#### Directions:
Return the lines of the data below exactly. Start at the first and end with the line containing "This screenshot has".

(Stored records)

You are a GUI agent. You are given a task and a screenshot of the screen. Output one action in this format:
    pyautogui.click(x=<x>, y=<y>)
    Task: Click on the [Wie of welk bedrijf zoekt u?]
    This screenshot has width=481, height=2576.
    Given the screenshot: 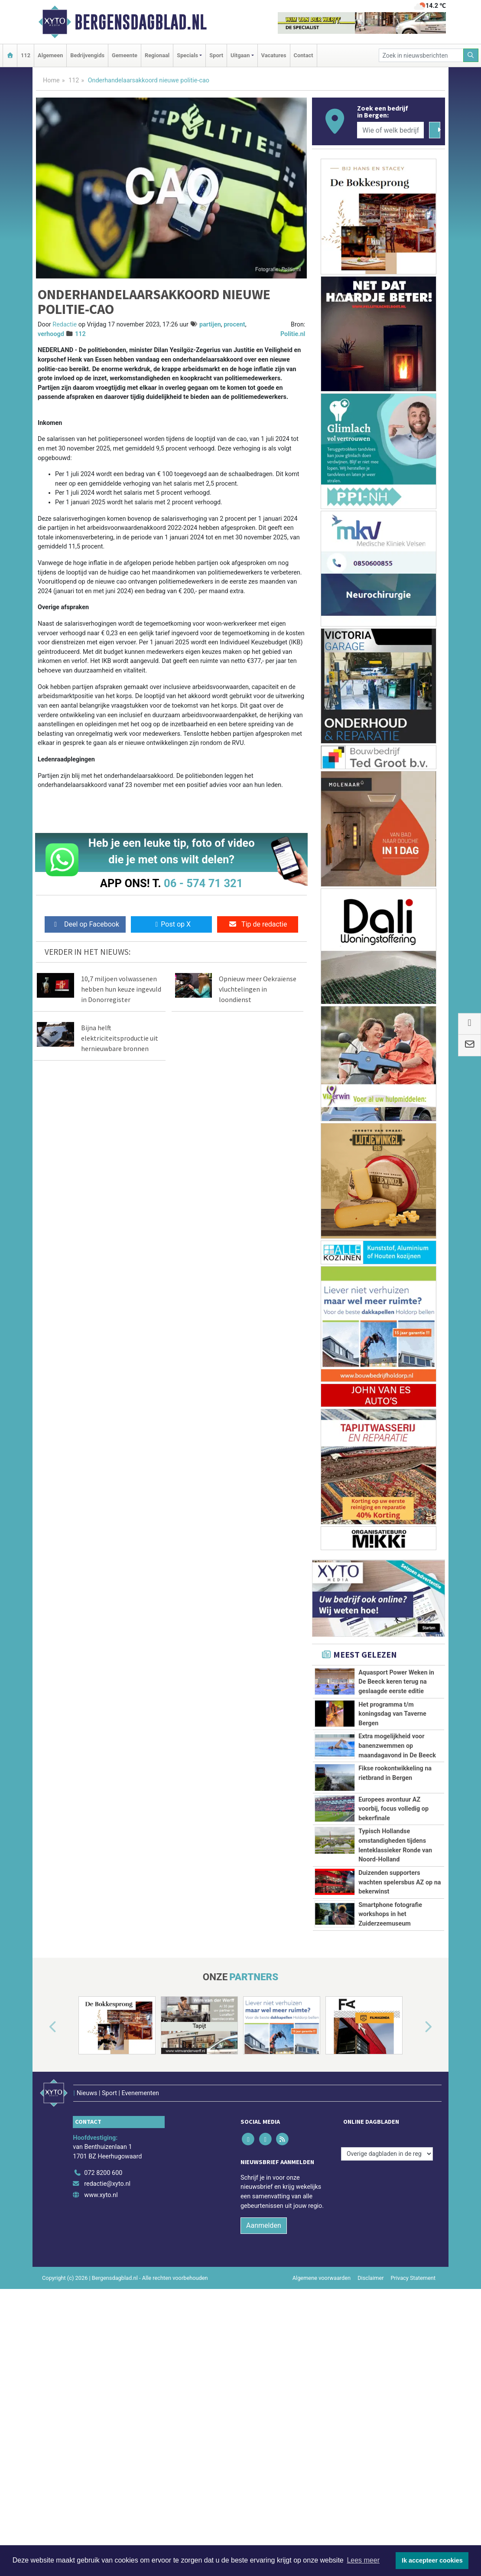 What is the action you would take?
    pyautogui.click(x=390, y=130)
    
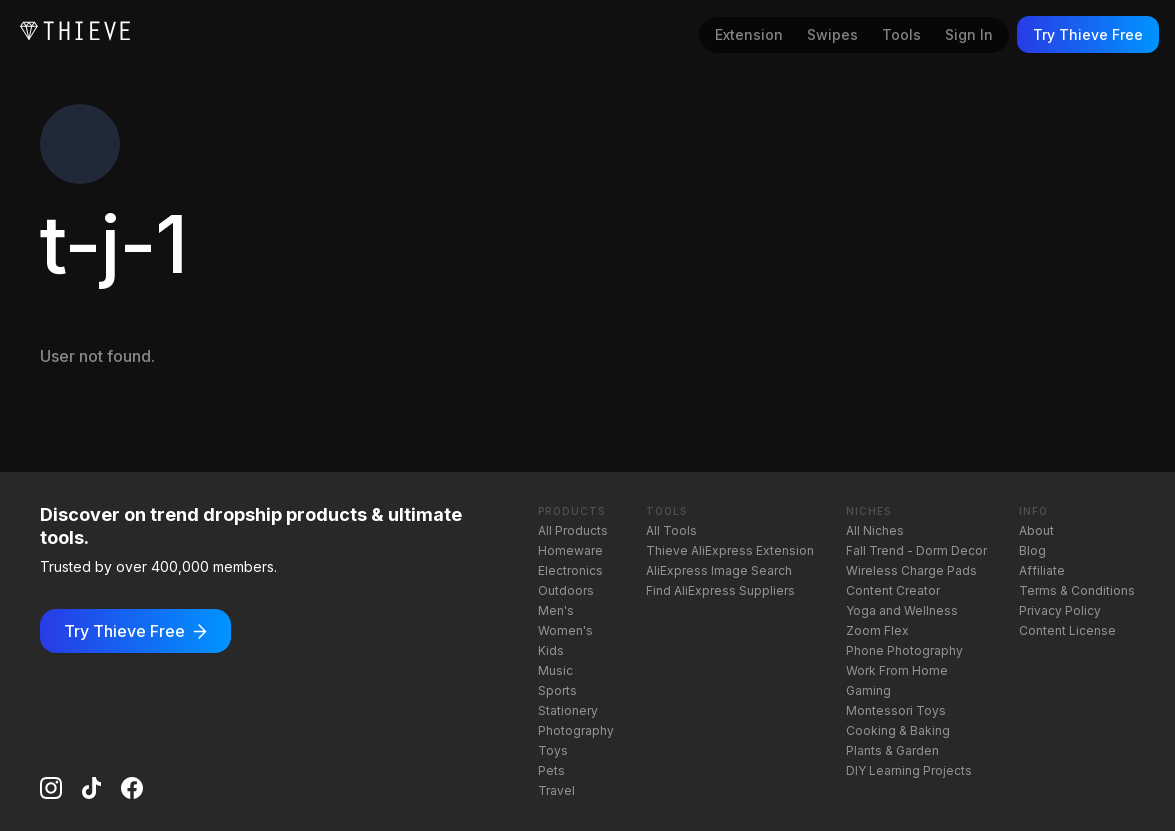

#### Answer section:
You are a GUI agent. You are given a task and a screenshot of the screen. Output one action in this format:
    pyautogui.click(x=<x>, y=<y>)
    Task: Click on the [Wie of welk bedrijf zoekt u?]
    This screenshot has width=481, height=2576.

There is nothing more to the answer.